I'm looking for a way to flush all pending writes to disk in Windows, then buffer all future writes until a command gives the go-ahead.
I'd like to flush SQL Server writes and Windows system writes, then buffer both.
To be clear about what I'm doing:
I use Windows 2008 R2 and SQL Server 2008 R2 on EC2. I run an hourly snapshot on the drive these reside on. When nothing critical is changing, these snapshots come out just fine - but every now and again I get a bad snapshot. Worst-case scenario, in the event of drive failure (EBS failure technically), if I have 3 bad hourly snapshots I've lost 4 hours of data.
The snapshots already solve the fast, differential backup, and fast, easy restore - so all I'm looking for is a way to flush everything so it's in a consistent state on disk, then suspend all writes until the snapshot is complete. I'm happy to write some code for a service I call into to make this happen, but I need to know what APIs/commands I need to write against in order to get the task done.
I'm aware that I could create a separate volume which I continually run Windows Backup to and then snapshot that, but that significantly lengthens the backup process and feels like a hack. I know Windows and SQL Server are both very good at buffering writes, so this seems like something I should be able to accomplish in-place.
Ideas?
An option for you is to leverage Shadow Copy in Windows. The Shadow Copy process itself drains any write-buffers before committing its own snapshot. Schedule it to take a snapshot a minute or two before the EC2 snapshot. That way when the EC2 snapshot fires you have a recent, consistent copy already in the system.

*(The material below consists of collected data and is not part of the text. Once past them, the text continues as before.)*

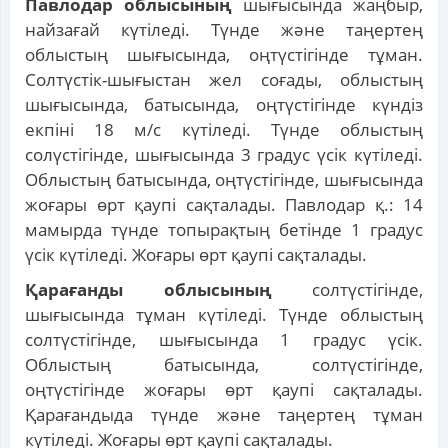
Павлодар облысының
шығысында жаңбыр,
найзағай күтіледі. Түнде және таңертең
облыстың шығысында, оңтүстігінде тұман.
Солтүстік-шығыстан жел соғады, облыстың
шығысында, батысында, оңтүстігінде күндіз
екпіні 18 м/с күтіледі. Түнде облыстың
солүстігінде, шығысында 3 градус үсік күтіледі.
Облыстың батысында, оңтүстігінде, шығысында
жоғары өрт қаупі сақталады. Павлодар қ.: 14
мамырда түнде топырақтың бетінде 1 градус
үсік күтіледі. Жоғары өрт қаупі сақталады.
Қарағанды облысының
солтүстігінде,
шығысында тұман күтіледі. Түнде облыстың
солтүстігінде, шығысында 1 градус үсік.
Облыстың батысында, солтүстігінде,
оңтүстігінде жоғары өрт қаупі сақталады.
Қарағандыда түнде және таңертең тұман
күтіледі. Жоғары өрт қаупі сақталады.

I can't answer about how to lock the disk so Windows doesn't write or force the flush so this will be a half answer, but there is one relevant piece of information your question doesn't note:
The ec2-snapshot process is instantaneous. You don't have to wait for it to finish! Once you start it, you can start using your disk again and the snapshot will still get the data at the point of the snapshot, not the current state. This happens because once you tag it for snapshotting, all NEW data written to the disk is queued in a kind of overlay disk and the data at the time of you asking for a snapshot is preserved.
That should make it easier for your other problem. All you need to do is flush to the disk to get everything consistent, then pause for a couple seconds while you make sure the snapshot API returned a success code so you know the process kicked in, then you can go back to your writing.
I'm going to add a separate answer to address some of your comments. VSS is a good way to go if you're trying to quiesce the data. In fact, MSFT DPM uses that subsystem to great effect with SQL from what I understand. Of course they had dedicated teams to hash things out.
VSS won't screw SQL up, but it can (and has) interfered with SQLs native backup methods (see my answer to a question here for some more insight). You need to be very aware of what you are trying to accomplish, what VSS is doing, and whether or not the two are coinciding.
You can write something to call the VSS APIs natively (don't ask me how, I'm not a developer), or you can use something like vshadow.exe to make and manipulate shadow copies for you. Vshadow.exe is available in the MSFT SDK; make sure you get the right version for your OS.
Depending on your SQL recovery model, SQL will react differently when VSS is called. It's been a while since I've dealt with the nitty gritty of SQL and VSS, but from what I remember if you have Simple Recovery Model set, the logs will truncate when VSS is called. In Full and Bulk-Logged, this will not be the case and you'll need to do something to manage the size of the logs.
And you probably know this, but test, test, test. Your snapshots are only good if you can actually restore from them.
I'm not an EC2 expert by any means but, outside of EC2, if you want to create consistent backups using storage snapshots you have to quiesce the filesystem before the backup is taken.
The SQL Writer Service must be running (see http://msdn.microsoft.com/en-us/library/ms175536.aspx for more information on the SQL Writer Service), and then the backup would use the VSS COM APIs to freeze IO, take the snapshot then thaw it again (lots of detail here: http://msdn.microsoft.com/en-us/library/aa384589%28v=vs.85%29.aspx).
SAN vendors generally integrate calls to the VSS API into their snapshot routine and this would be done via an agent running on the server.
I can't answer whether EC2 actually does this call for you, or whether it is something you would need to write yourself (use the VSS APIs to freeze IO, then call the EC2 API to take the snapshot), but hopefully my answer gives you a few pointers.
AutomatiCloud does exactly what you are looking for. It has an optional VSS-agent that uses the VSS snapshot-provider delivered by MS-SQL, MS-Exchange or others.
During backup it freezes/redirects I/O on the disk(s), triggers the EC2 snapshot and then allows I/O again.
The whole process is controlled in an easy to use windows GUI without any need for scripting.